Since she's starting from scratch and also has to buy a lot of kit - rather than buy new we're on the lookout for a good used touring bike. Here's what were after:

47 to 49cm frame in steel (531 or ChroMo - not fussed). Racks front and rear. Drop bars - ideally with bar end shifters. An Audax bike would do if it has decent tyre clearance. She's a tiny petite girl, so never going to stress it.

Old is fine. She's not brand sensitive and we're not too worried about condition as long as it's serviceable. 

If you have any other unwanted cycle camping equipment for sale - anything considered. She needs panniers, a bar bag and other odds and sods.

Thanks

Mick


----------



## oldfatfool (26 Apr 2016)

Chapeau to your daughter, love somebody who doesn't do things by halves.


----------



## mickle (1 May 2016)

She won a poorly listed mid-nineties 18.5 Galaxy on ebay for £140!


----------



## Nibor (3 May 2016)

that is a steel (pun intended) hope it is a good one for her


----------



## mickle (13 May 2016)

Darn it to heck. I made the classic error of presuming that one 48cm is the same as the next 48cm frame. It doesn't fit her, so back to the drawing board - on in this case eBay for another trawl. So, still seeking a 46/45/44/43cm touring bike as described in the OP

And if anyone's interested in a 48cm Dawes Galaxy for £160 giz a PM.


----------



## Nibor (13 May 2016)

ribble have started to do this http://www.ribblecycles.co.uk/ribble-525-reynolds-audax-winter-frameset-ribble/ in a 44cm


----------



## biggs682 (13 May 2016)

@mickle have a look at these http://www.retrobike.co.uk/forum/viewtopic.php?f=23&t=348388


----------



## DCLane (13 May 2016)

How about a second-hand Islabikes Luath 700 Small? That way it can be re-sold for a similar value if she doesn't like it whilst being quite versatile?


----------



## biggs682 (14 May 2016)

DCLane said:


> How about a second-hand Islabikes Luath 700 Small? That way it can be re-sold for a similar value if she doesn't like it whilst being quite versatile?
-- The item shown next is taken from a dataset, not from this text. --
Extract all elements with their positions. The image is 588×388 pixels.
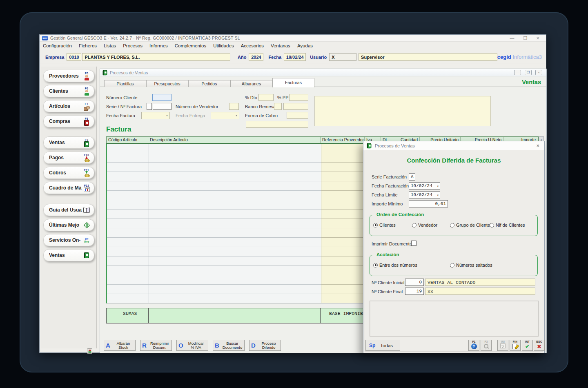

they hold the value that is for sure


----------



## vickster (18 May 2016)

https://www.cyclechat.net/threads/f...-300-road-bike-used-once.199414/#post-4285689


----------



## mickle (10 Jun 2016)

This:


Is what I should have done all along. This 16" Kona Smoke has been hanging in the garage for years waiting for a purpose.


----------



## Gez73 (10 Jun 2016)

This is my Smoke, very different frame geometry to yours flat bars on it too with Ergon GP5 grips. Great commuter though. Goodluck with the prep. Gez


----------